WRU unveils five-year strategy to save the nation’s wildlife

Image source, Huw Evans Agency

Image caption, WRU chief executive Abi Tierney took up his post in January

  • Author, Matt Lloyd
  • Role, BBC SportWales

The Welsh Rugby Union (WRU) has outlined its five-year plan for the future of the game in Wales.

In keeping with the general election, the governing body has unveiled what is essentially its manifesto for rebuilding the nation’s sport.

New CEO Abi Tierney said the WRU aims to improve the men’s and women’s national teams, as well as the regions, increase participation in the community and women’s game and improve the game’s finances.

However, the exact details of how they will achieve their ‘ambitious mission’ are not expected until October.

During a briefing at the Principality Stadium on the 25th anniversary of the first match at the venue, Tierney and chairman Richard Collier-Keywood explained the WRU’s financial problems.

They said the union has been operating well beyond its capabilities with an annual deficit of £15 million, while struggling to pay off £20 million of debt, largely blamed on Covid.

There was a sense of regret that the WRU had sold some of its share of the United Rugby Championship (URC) and Six Nations media rights.

They also confirmed that there is a £35 million funding gap for the regions over the next five years, putting the future of all four regions in doubt.

The objectives of WRU

  • The men’s and women’s national teams are consistently ranked in the top five in the world
  • Club teams compete in the URC and Celtic Challenge play-offs
  • Retain and grow active participants
  • Financial sustainability at all levels of the game
  • Increase the percentage of the Welsh public who are positive about Welsh rugby

“When I came in, it struck me that we don’t run rugby like a business,” said Tierney, who took over her role in January.

‘We spend too much money and we cannot survive the way we are doing now

“So we will have to make some difficult decisions to get on a sound financial footing.”

Cardiff, Dragons, Ospreys and Scarlets each saw their funding fall by £2m last season and will see this fall further to £4.5m for 2024-2025.

But the WRU expects each team to need a further £2m every year to be competitive.
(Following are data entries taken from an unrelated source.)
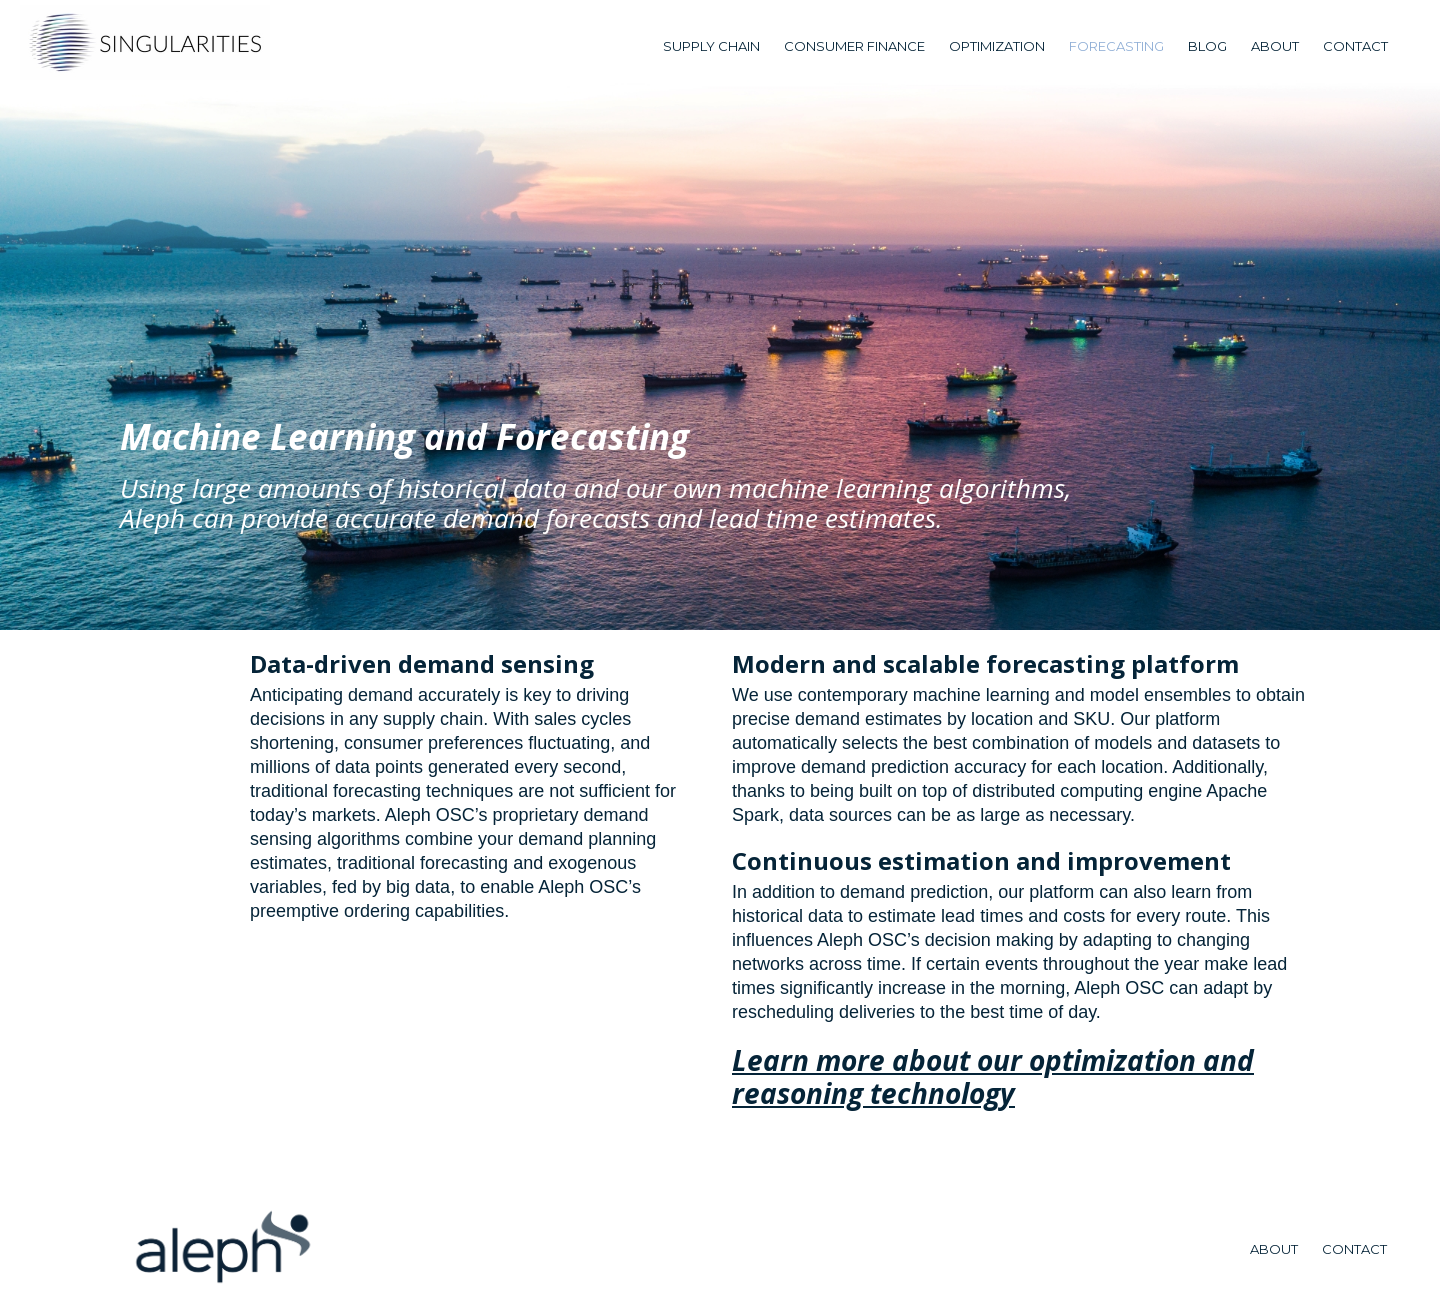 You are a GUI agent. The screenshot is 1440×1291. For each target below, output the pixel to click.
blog (1207, 46)
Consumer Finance (854, 46)
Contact (1355, 46)
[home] (145, 42)
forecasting (1116, 46)
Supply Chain (711, 46)
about (1275, 46)
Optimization (997, 46)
“The level of investment needed to make four regions significant, and we have a significant gap to close,” Tierney said.

“There are ways to address that, by increasing revenues and restructuring debt, because interest rates are expensive. But if we can’t do that, maybe we should look at the regional structure.

“That could mean looking at different funding models, where two have more money than the other two, or three and one, but the priority is closing the gap.”

Image source, Getty Images

Image caption, Wales were defeated 41-13 in the international match against South Africa last weekend

Tierney’s appointment was prompted by the scandal surrounding a BBC Wales investigation into allegations of sexual misconduct.

An independent investigation later found that aspects of WRU culture were sexist, misogynistic, racist and homophobic.

On the field, Welsh rugby has also suffered its worst season in decades, with both the men’s and women’s national teams bottom of their respective Six Nations and the regions struggling to compete in the URC, with only Ospreys making the play get -offs.

Saturday’s defeat to South Africa was the seventh consecutive defeat for Warren Gatland’s side, his worst run as Wales head coach.

“At the heart of this strategy is success on the field,” Tierney said.

“That drives ticket sales, provides sponsorship and that money finances the rest of the game, which is the basis for the professional game.

“Every element of this strategy must contribute to success on the field.”